Annemle babam işte! İşleri güçleri abartmak. Hele bir 18 yaşına geleyim. Artık bana karışamayacaklar nasıl olsa. O zaman evime kocaman bir televizyon alıp şöyle süper bir ses sistemi kuracağım. Arkadaşlarımın dizileri izledikleri internet sitesine abone olup bütün gün yatağımda yatıp, annemlerin izlememe izin vermediği bütün dizileri baştan sona seyredeceğim. Maraton diyorlar, biliyorsunuz değil mi? Arka arkaya seyredince adı maraton oluyor. Gerçi insanın yattığı yerden maraton yapması saçma. Sonuçta kolunu bile kıpırdatmıyorsun ama böyle adı maraton olunca da çok havalı oluyor. İnsan kendisini bayağı koşmuş, önemli bir iş yapmış gibi hissediyor. Ben de kendimi böyle önemli hissetmek istiyorum. Hem çok havalı hem de çok zevkli.

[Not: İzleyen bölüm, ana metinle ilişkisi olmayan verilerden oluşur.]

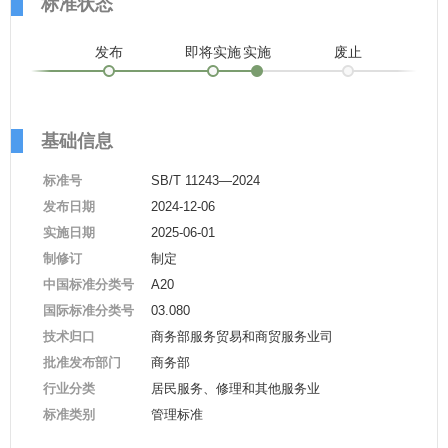
标准状态
发布
即将实施
实施
废止
基础信息
标准号
SB/T 11243—2024
发布日期
2024-12-06
实施日期
2025-06-01
制修订
制定
中国标准分类号
A20
国际标准分类号
03.080
技术归口
商务部服务贸易和商贸服务业司
批准发布部门
商务部
行业分类
居民服务、修理和其他服务业
标准类别
管理标准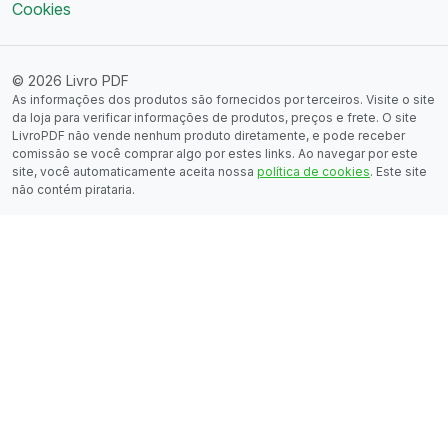
Cookies
© 2026 Livro PDF
As informações dos produtos são fornecidos por terceiros. Visite o site
da loja para verificar informações de produtos, preços e frete. O site
LivroPDF não vende nenhum produto diretamente, e pode receber
comissão se você comprar algo por estes links. Ao navegar por este
site, você automaticamente aceita nossa
política de cookies
. Este site
não contém pirataria.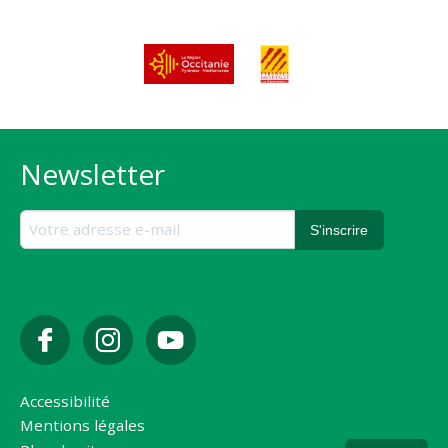
Newsletter
Accessibilité
Mentions légales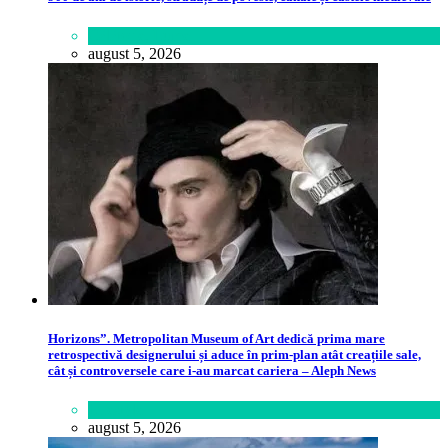
Călătorie
,
Lume
august 5, 2026
Horizons”. Metropolitan Museum of Art dedică prima mare
retrospectivă designerului și aduce în prim-plan atât creațiile sale,
cât și controversele care i-au marcat cariera – Aleph News
Lifestyle
august 5, 2026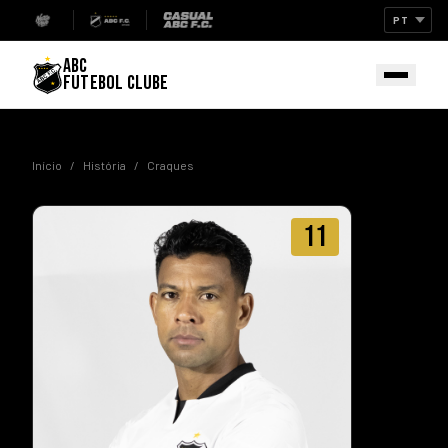
ABC
FUTEBOL CLUBE
Início
/
História
/
Craques
11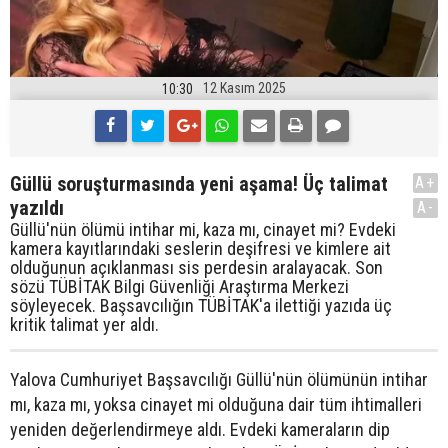
12 Kasım 2025
10:30
Güllü soruşturmasında yeni aşama! Üç talimat
A+
yazıldı
A-
Güllü'nün ölümü intihar mi, kaza mı, cinayet mi? Evdeki
kamera kayıtlarındaki seslerin deşifresi ve kimlere ait
olduğunun açıklanması sis perdesin aralayacak. Son
sözü TÜBİTAK Bilgi Güvenliği Araştırma Merkezi
söyleyecek. Başsavcılığın TÜBİTAK'a ilettiği yazıda üç
kritik talimat yer aldı.
Yalova Cumhuriyet Başsavcılığı Güllü'nün ölümünün intihar
mı, kaza mı, yoksa cinayet mi olduğuna dair tüm ihtimalleri
yeniden değerlendirmeye aldı. Evdeki kameraların dip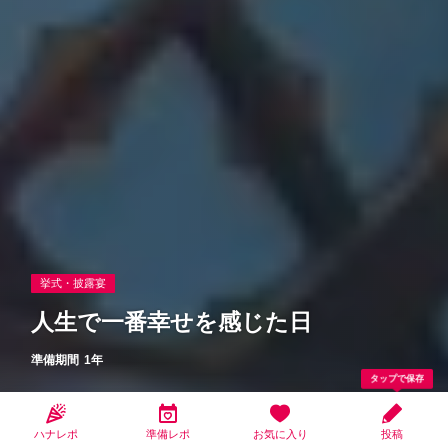
挙式・披露宴
人生で一番幸せを感じた日
準備期間
1年
タップで保存
なっとう大好き
2025.03.14更新
ハナレポ
準備レポ
お気に入り
投稿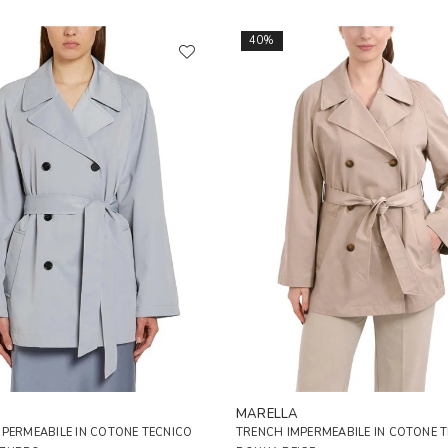
40%
A
MARELLA
PERMEABILE IN COTONE TECNICO
TRENCH IMPERMEABILE IN COTONE 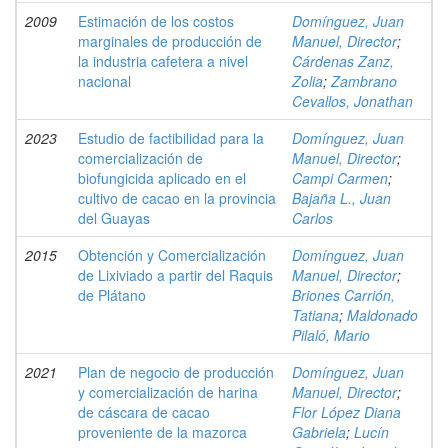
2009
Estimación de los costos
Domínguez, Juan
marginales de producción de
Manuel, Director
;
la industria cafetera a nivel
Cárdenas Zanz,
nacional
Zolia
;
Zambrano
Cevallos, Jonathan
2023
Estudio de factibilidad para la
Domínguez, Juan
comercialización de
Manuel, Director
;
biofungicida aplicado en el
Campi Carmen
;
cultivo de cacao en la provincia
Bajaña L., Juan
del Guayas
Carlos
2015
Obtención y Comercialización
Domínguez, Juan
de Lixiviado a partir del Raquis
Manuel, Director
;
de Plátano
Briones Carrión,
Tatiana
;
Maldonado
Pilaló, Mario
2021
Plan de negocio de producción
Domínguez, Juan
y comercialización de harina
Manuel, Director
;
de cáscara de cacao
Flor López Diana
proveniente de la mazorca
Gabriela
;
Lucín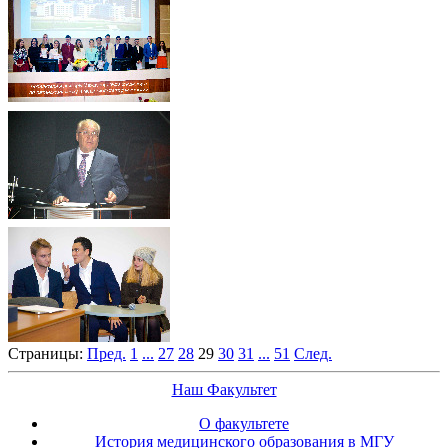
Страницы:
Пред.
1
...
27
28
29
30
31
...
51
След.
Наш Факультет
О факультете
История медицинского образования в МГУ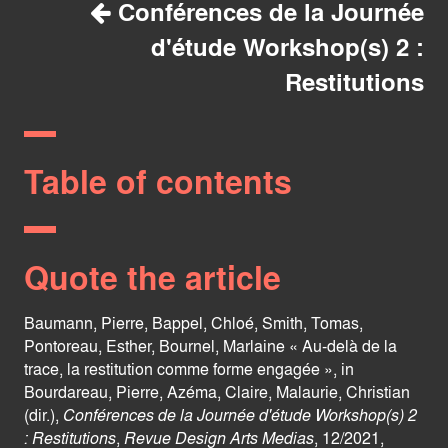
Conférences de la Journée
d'étude Workshop(s) 2 :
Restitutions
Table of contents
Quote the article
Baumann, Pierre, Bappel, Chloé, Smith, Tomas,
Pontoreau, Esther, Bournel, Marlaine « Au-delà de la
trace, la restitution comme forme engagée », in
Bourdareau, Pierre, Azéma, Claire, Malaurie, Christian
(dir.),
Conférences de la Journée d'étude Workshop(s) 2
: Restitutions
,
Revue Design Arts Medias
, 12/2021,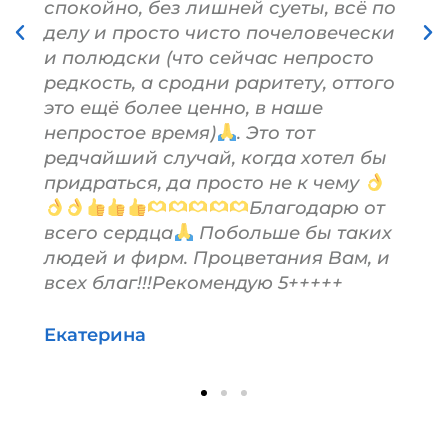
спокойно, без лишней суеты, всё по
делу и просто чисто почеловечески
и полюдски (что сейчас непросто
редкость, а сродни раритету, оттого
это ещё более ценно, в наше
непростое время)
. Это тот
редчайший случай, когда хотел бы
придраться, да просто не к чему
Благодарю от
всего сердца
Побольше бы таких
людей и фирм. Процветания Вам, и
всех благ!!!Рекомендую 5+++++
Екатерина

Ha bu arada siz bana çocuk olmayı sormuştunuz değil mi? Bilmiyorum, çok havalı bir şey değil ondan eminim. Belki arkadaşlarım kadar özgür olabilseydim eğlenceli olduğunu söyleyebilirdim. Neyse büyüyene kadar bekleyeceğiz artık. Büyüyüp büyükler gibi havalı şeyler yapmak için sabırsızlanıyorum.